Reuters reports that this was the lowest monthly reading since December 2018.

The dairy index dropped 7.3 percent, led by sharp falls in both butter and cheese, partly because of lower import demand.

The cereal price index slipped 1 percent as coarse grain prices continued their decline, with US maize prices some 16 percent lower on the year, and wheat export prices falling, amid expectations of ample global supplies. International rice prices edged higher.

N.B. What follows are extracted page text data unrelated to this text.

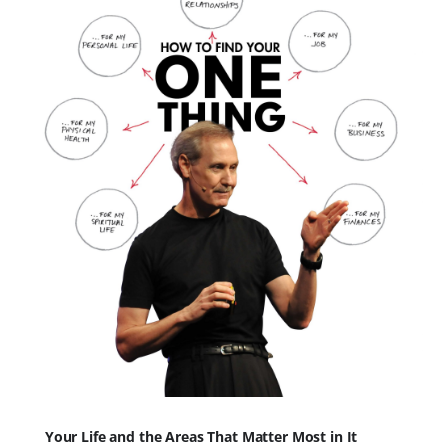
Your Life and the Areas That Matter Most in It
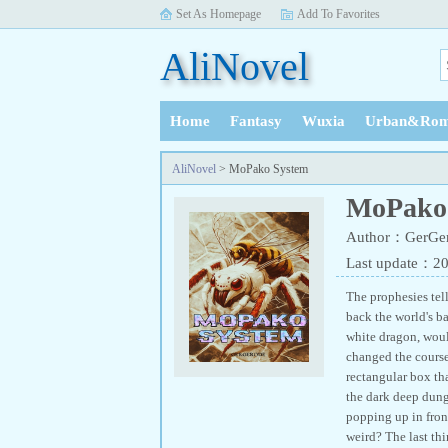
Set As Homepage
Add To Favorites
AliNovel
Home
Fantasy
Wuxia
Urban&Rom
History
AliNovel
> MoPako System
MoPako
Author：GerGe
Last update：2
The prophesies tel
back the world's b
white dragon, woul
changed the course
rectangular box th
the dark deep dung
popping up in fron
weird? The last th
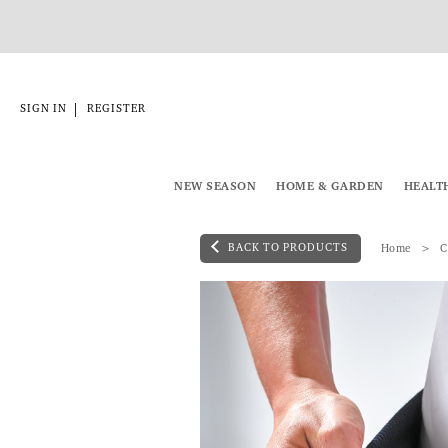
|
SIGN IN
REGISTER
NEW SEASON
HOME & GARDEN
HEALT
BACK TO PRODUCTS
Home
C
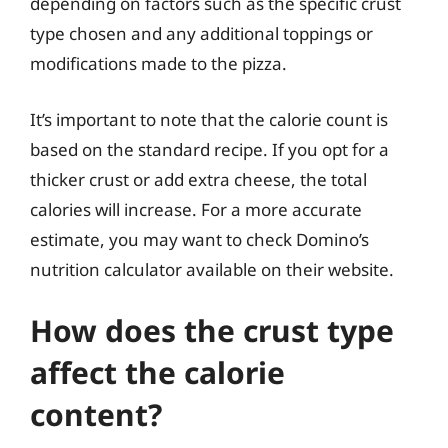
depending on factors such as the specific crust
type chosen and any additional toppings or
modifications made to the pizza.
It’s important to note that the calorie count is
based on the standard recipe. If you opt for a
thicker crust or add extra cheese, the total
calories will increase. For a more accurate
estimate, you may want to check Domino’s
nutrition calculator available on their website.
How does the crust type
affect the calorie
content?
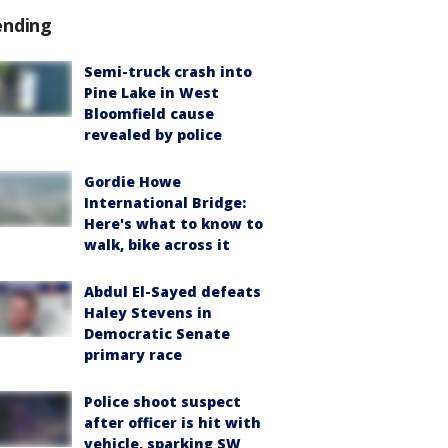
ending
Semi-truck crash into
Pine Lake in West
Bloomfield cause
revealed by police
Gordie Howe
International Bridge:
Here's what to know to
walk, bike across it
Abdul El-Sayed defeats
Haley Stevens in
Democratic Senate
primary race
Police shoot suspect
after officer is hit with
vehicle, sparking SW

Vegetable oil prices fell 2.8 percent to a 10-month low, while the meat index slipped 0.8 percent. Poultry and pig meat quotations continued to fall, reflecting high export availabilities and despite an increase in import demand in East Asia.

Bucking the general downward trend, the sugar price index jumped 7.4 percent in April largely because of lower-than-expected harvests in some major producers, notably India and Thailand.

FAO also posted its first forecast for the 2020 cereal season, foreseeing global output of 2.780 billion tonnes -- a 2.6 percent increase on 2019's record harvest.

The agency expects maize to account for much of the anticipated increase, rising a predicted 64.5 million tonnes to 1.207 billion tonnes thanks to anticipated record harvests in the United States, Canada and Ukraine, and near-record harvests in Brazil and Argentina.

Rice production was seen reaching an all-time high of 508.7 million tonnes in 2020, up 1.6 percent on 2019.

By contrast, global production of wheat in 2020 was forecast to drop, largely on the back of likely falls in the European Union, Ukraine and the United States, which would offset expected increases in Russian and Australia, FAO said.